### Records for processing:
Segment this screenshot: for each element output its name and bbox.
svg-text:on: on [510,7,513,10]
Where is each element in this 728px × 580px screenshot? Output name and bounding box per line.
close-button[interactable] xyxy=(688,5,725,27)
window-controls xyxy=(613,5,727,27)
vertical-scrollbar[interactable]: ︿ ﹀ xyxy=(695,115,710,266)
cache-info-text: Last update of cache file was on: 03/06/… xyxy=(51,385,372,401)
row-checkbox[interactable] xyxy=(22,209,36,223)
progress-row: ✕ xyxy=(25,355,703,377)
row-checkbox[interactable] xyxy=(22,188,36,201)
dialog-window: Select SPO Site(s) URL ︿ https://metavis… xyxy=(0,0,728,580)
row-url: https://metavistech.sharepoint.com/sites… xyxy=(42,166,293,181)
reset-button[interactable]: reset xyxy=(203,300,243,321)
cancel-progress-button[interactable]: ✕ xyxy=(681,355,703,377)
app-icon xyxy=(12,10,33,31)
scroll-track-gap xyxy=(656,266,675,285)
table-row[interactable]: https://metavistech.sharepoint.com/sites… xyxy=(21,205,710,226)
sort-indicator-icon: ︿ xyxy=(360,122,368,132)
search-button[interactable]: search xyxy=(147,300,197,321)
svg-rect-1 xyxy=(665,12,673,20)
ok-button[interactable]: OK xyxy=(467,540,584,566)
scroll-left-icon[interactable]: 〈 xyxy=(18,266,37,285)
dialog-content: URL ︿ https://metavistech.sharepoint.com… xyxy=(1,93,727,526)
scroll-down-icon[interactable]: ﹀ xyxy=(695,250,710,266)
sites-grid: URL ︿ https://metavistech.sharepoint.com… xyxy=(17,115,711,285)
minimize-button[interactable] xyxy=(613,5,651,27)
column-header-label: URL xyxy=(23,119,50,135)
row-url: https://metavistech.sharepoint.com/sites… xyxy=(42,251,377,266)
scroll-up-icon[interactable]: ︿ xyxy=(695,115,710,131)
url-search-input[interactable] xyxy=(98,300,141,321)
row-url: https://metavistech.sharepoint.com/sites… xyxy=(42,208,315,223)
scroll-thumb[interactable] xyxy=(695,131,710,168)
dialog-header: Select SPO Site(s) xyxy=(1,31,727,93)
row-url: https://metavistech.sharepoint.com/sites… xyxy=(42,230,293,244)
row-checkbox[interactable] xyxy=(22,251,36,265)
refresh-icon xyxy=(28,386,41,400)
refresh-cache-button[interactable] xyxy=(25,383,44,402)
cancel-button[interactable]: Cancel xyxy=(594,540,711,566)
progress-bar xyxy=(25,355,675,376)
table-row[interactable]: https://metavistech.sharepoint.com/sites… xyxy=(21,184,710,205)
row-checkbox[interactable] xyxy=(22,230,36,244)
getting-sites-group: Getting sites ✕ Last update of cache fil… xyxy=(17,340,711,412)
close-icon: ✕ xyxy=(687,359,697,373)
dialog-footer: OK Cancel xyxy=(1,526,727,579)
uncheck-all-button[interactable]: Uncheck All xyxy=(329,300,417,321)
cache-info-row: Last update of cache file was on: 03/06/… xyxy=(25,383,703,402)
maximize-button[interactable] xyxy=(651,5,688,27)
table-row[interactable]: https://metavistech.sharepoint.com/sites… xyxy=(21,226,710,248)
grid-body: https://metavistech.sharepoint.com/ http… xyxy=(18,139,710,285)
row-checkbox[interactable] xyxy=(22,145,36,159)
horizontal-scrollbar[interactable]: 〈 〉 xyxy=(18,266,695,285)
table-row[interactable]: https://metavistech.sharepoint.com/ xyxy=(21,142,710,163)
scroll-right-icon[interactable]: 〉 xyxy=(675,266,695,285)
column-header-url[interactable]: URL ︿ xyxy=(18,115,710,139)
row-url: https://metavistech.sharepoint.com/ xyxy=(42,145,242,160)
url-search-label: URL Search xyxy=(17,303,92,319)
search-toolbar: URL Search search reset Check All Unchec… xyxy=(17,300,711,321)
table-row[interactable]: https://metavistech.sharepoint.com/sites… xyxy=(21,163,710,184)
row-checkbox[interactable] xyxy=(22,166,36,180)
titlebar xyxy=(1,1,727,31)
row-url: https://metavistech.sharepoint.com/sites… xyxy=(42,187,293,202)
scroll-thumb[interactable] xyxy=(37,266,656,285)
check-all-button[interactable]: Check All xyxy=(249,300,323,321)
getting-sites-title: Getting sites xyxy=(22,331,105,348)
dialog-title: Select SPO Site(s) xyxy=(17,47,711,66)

### What to do:
Using the listing above, show every line that includes the string "header".

### Output for this task:
column-header-label: URL xyxy=(23,119,50,135)
dialog-header: Select SPO Site(s) xyxy=(1,31,727,93)
column-header-url[interactable]: URL ︿ xyxy=(18,115,710,139)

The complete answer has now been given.